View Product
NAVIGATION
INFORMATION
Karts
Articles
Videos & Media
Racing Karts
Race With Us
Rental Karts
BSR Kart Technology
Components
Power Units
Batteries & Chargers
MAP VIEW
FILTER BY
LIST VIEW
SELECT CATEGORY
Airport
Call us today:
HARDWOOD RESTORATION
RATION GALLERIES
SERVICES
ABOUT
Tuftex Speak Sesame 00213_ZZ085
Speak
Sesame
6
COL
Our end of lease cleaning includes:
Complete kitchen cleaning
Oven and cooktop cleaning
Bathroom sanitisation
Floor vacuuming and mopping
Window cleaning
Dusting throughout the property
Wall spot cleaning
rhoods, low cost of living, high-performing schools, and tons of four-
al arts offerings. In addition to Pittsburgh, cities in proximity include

__________

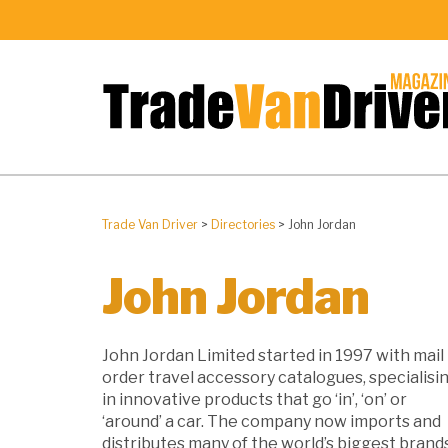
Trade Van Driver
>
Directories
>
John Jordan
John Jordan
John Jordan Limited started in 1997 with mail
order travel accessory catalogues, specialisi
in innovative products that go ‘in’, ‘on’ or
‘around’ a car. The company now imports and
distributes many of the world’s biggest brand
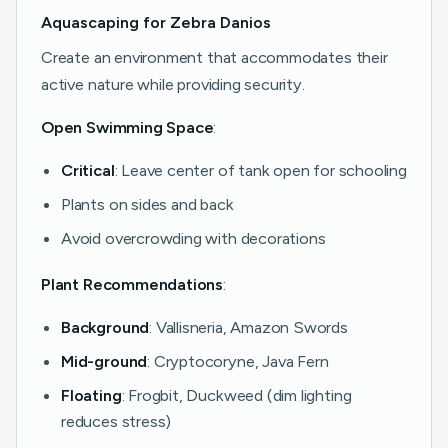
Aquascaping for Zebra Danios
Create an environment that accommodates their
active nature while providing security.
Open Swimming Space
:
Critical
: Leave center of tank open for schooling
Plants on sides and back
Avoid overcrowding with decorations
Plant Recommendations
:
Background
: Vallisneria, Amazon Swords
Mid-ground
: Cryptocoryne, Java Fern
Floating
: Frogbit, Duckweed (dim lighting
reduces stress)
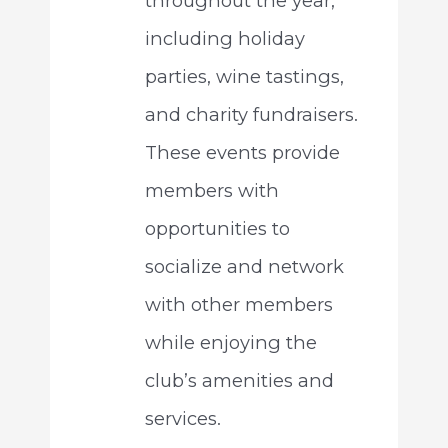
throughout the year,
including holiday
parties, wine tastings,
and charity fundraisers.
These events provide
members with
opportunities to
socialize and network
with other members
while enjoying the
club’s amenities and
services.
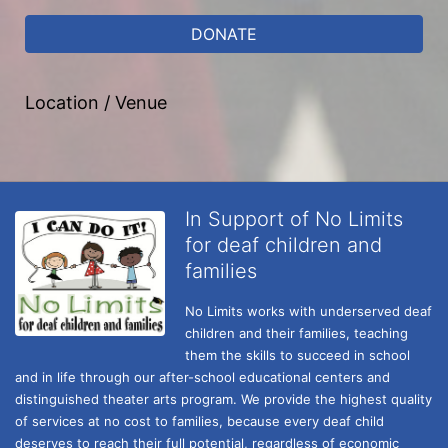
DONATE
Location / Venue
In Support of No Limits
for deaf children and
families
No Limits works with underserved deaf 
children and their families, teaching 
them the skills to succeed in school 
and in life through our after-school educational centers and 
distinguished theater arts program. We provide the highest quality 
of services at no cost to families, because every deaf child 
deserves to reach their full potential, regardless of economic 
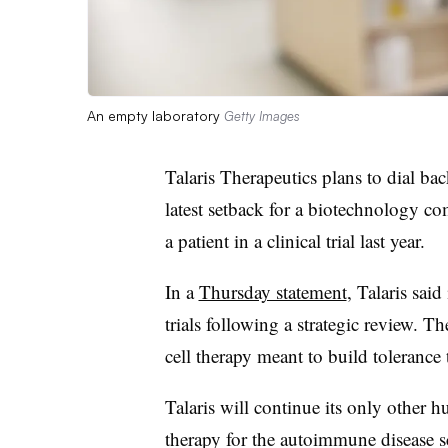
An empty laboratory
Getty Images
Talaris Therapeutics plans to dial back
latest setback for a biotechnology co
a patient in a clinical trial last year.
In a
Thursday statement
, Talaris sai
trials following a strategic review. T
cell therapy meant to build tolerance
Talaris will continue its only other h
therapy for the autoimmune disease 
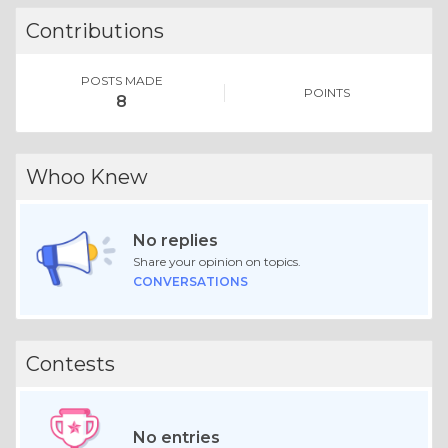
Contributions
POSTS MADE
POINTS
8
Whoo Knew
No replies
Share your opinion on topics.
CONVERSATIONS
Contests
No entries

__________

### Task objective
Set down, from the entries above, exactly the lines from the one with "Racing Karts" up to and including the one with "Window cleaning", and no other lines.

### Reply to the exercise
Racing Karts
Race With Us
Rental Karts
BSR Kart Technology
Components
Power Units
Batteries & Chargers
MAP VIEW
FILTER BY
LIST VIEW
SELECT CATEGORY
Airport
Call us today:
HARDWOOD RESTORATION
RATION GALLERIES
SERVICES
ABOUT
Tuftex Speak Sesame 00213_ZZ085
Speak
Sesame
6
COL
Our end of lease cleaning includes:
Complete kitchen cleaning
Oven and cooktop cleaning
Bathroom sanitisation
Floor vacuuming and mopping
Window cleaning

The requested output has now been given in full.